If the Status Light is not flashing, try lighting the pilot using the instructions on the water heater's label. Make sure the gas supply valve is turned ON. When lighting the pilot, make sure the knob on the gas control valve is fully pushed in.Should water heater status light be on? ›
It will usually indicate 'normal operation', but may indicate something else, especially if you've unexpectedly run out of hot water. You might ask, “Why is my status light not flashing and my water heater isn't working?” Usually, the water heater must have a working pilot light for the status light to be functioning.When the green light is blinking? ›
A flashing green light on a traffic signal means the signal is pedestrian activated. So, when you approach a flashing green light, use caution, because the signal could be activated by a pedestrian at any time and you might have to stop and let the pedestrian to cross.How do I know if my hard drive has errors? ›
Click Start and then click My Computer. Right-click the drive to perform a check disk and then, select Properties. Click on the Tools tab in the Properties window. Click Check under error checking.How do I know if my hard drive is bad? ›
- Frequent error messages during normal operations.

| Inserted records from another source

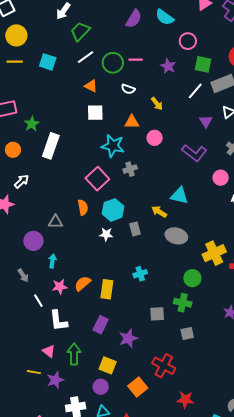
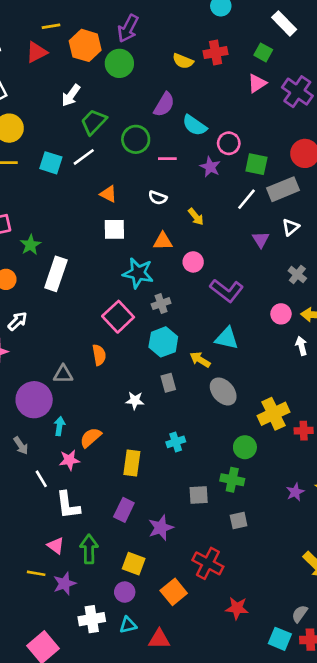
cyan semicircle: (165, 17) -> (195, 125), moved
pink circle: (188, 41) -> (229, 143), moved
white line: (86, 57) -> (84, 157), moved
green circle: (113, 63) -> (136, 139), moved
purple L-shape: (194, 153) -> (227, 291), moved
cyan hexagon: (113, 210) -> (163, 342), moved
white star: (106, 234) -> (135, 401), moved
gray ellipse: (176, 236) -> (223, 391), turned 35
purple circle: (33, 241) -> (34, 400), size x1.4
orange semicircle: (83, 284) -> (91, 438), moved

- Files and folders disappear or get corrupted.
- Irregular system crashes and disk errors.
- Operating system (OS) won't boot.
- File or folder names have changed.
- S.M.A.R.T. monitoring shows an issue with the hard disk drive (HDD)
If your pilot light won't stay alight, it might be the thermocouple. Sometimes dust buildup collects on the thermocouple and blocks the sensor. Try cleaning the thermocouple and then relighting the pilot light. If it continues to go out, the thermocouple might need to be replaced.Why is my hot water heater status blinking? ›
Four Reasons The Light On Your Water Heater is Blinking
A Thermostat Problem. The Pilot Light Is out. Empty Tank or Tank Won't Fill Up. Power or Electrical Issues.
If the pilot doesn't relight, if it goes out right after lighting or if it goes out repeatedly, by far the most common cause is a bad thermocouple. The good news: You can usually replace a thermocouple for minimal cost and in less than an hour.What does a flashing light normally mean? ›
Traffic control signals that normally operate red, green, and yellow may be set to “flashing” mode for various reasons. If there is construction or a broken signal, for example, flashing lights may be used to indicate a change in traffic flow.What is the difference between a green light and a flashing green light? ›
Green usually means go, but flashing green means pull over or yield. Hamilton firefighters are reminding drivers to pull over and/or yield if they see a vehicle with flashing green lights. It means volunteer firefighters are on their way to an emergency.What flashing red light means? ›
Flashing RED traffic light (stop signal) means the same as a stop sign. You must come to a full stop and then you may go when it is safe to do so. Flashing YELLOW traffic light (caution signal) means slow down, check for cross traffic and proceed with caution through the intersection.